Method and system for data partitioning and encoding for transmission of uncompressed video over wireless communication channels
Abstract
A method of transmitting uncompressed video over a wireless channel by inputting a frame of pixel information, partitioning spatially correlated (neighboring) pixels into different packets, generating error detection data for each packet and appending the error detection data to each packet, encoding the pixel data, and transmitting the packets separately over a wireless channel. A receiver receives the transmitted packets, decodes the packets, and checks if a received packet is corrupt based on the appended error detection data.
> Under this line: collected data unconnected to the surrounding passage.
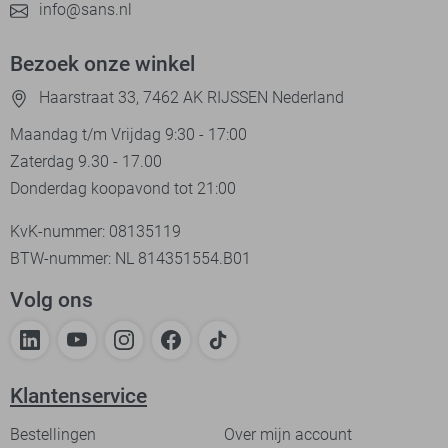
info@sans.nl
Bezoek onze winkel
Haarstraat 33, 7462 AK RIJSSEN Nederland
Maandag t/m Vrijdag 9:30 - 17:00
Zaterdag 9.30 - 17.00
Donderdag koopavond tot 21:00
KvK-nummer: 08135119
BTW-nummer: NL 814351554.B01
Volg ons
Klantenservice
Bestellingen
Over mijn account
For a corrupt packet, the receiver corrects the corrupt pixels using pixel information in other received packets containing neighboring pixels to recover each corrupt pixel in the corrupt packet.
Claims
exact text as granted — not AI-modified1 . A method of transmitting uncompressed video over a wireless channel, comprising the steps of:
inputting a frame of uncompressed video pixel information; partitioning spatially correlated pixels into different partitions, and placing pixels from different partitions into different packets; generating error detection data for each packet, and appending the error detection data to each packet; and transmitting each packet separately over the wireless channel.
2 . The method of claim 1 further comprising the steps of:
receiving a transmitted packet; based on the appended error detection data, checking if a received packet is corrupt; recovering corrupt pixels using pixel information in other received packets containing spatially correlated pixels; and reconstructing the video frame from the spatially correlated pixels in the packets.
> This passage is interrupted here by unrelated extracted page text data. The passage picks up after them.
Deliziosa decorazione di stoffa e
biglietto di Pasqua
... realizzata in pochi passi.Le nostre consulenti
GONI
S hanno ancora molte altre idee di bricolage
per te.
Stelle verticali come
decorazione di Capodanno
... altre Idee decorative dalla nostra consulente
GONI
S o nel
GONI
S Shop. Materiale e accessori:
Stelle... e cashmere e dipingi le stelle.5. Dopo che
3 . The method of claim 1 wherein the step of recovering the corrupt pixels further includes the steps of:
determining a difference between each pixel in the corrupt packet with a corresponding pixel of an adjacent non-corrupt packet; and if the difference is greater than a threshold, then recovering each corrupt pixel using corresponding pixel information in an adjacent non-corrupt packet.
4 . The method of claim 3 wherein the step of recovering each corrupt pixel using pixel information in an adjacent non-corrupt packet further includes the steps of replacing each corrupt pixel with a corresponding pixel from an adjacent non-corrupt packet.
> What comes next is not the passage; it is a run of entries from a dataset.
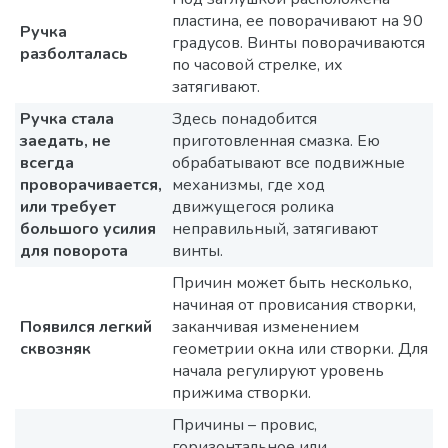
пластина, ее поворачивают на 90
Ручка
градусов. Винты поворачиваются
разболталась
по часовой стрелке, их
затягивают.
Ручка стала
Здесь понадобится
заедать, не
приготовленная смазка. Ею
всегда
обрабатывают все подвижные
проворачивается,
механизмы, где ход
или требует
движущегося ролика
большого усилия
неправильный, затягивают
для поворота
винты.
Причин может быть несколько,
начиная от провисания створки,
Появился легкий
заканчивая изменением
сквозняк
геометрии окна или створки. Для
начала регулируют уровень
прижима створки.
Причины – провис,
горизонтальное или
5 . The method of claim 4 wherein the step of partitioning further includes the steps of partitioning the pixels, such that pixels with minimal spatial distance are placed into different packets for transmission over the wireless channel.
6 . The method of claim 1 wherein the step of partitioning the pixels into different packets further includes the steps of:
partitioning spatially correlated pixels into K different partitions; selecting the value of the n th pixel at every K pixel block as base information, wherein n<K; for each block:
placing the base information in a packet as BASE pixels; and
encoding information of other pixels in the block as DIFF pixels, and placing the DIFF pixels in another packet.
7 . The method of claim 6 wherein the step of encoding further includes the steps of using DPCM encoding.
8 . The method of claim 6 wherein the step of encoding further includes the steps of using bXOR encoding.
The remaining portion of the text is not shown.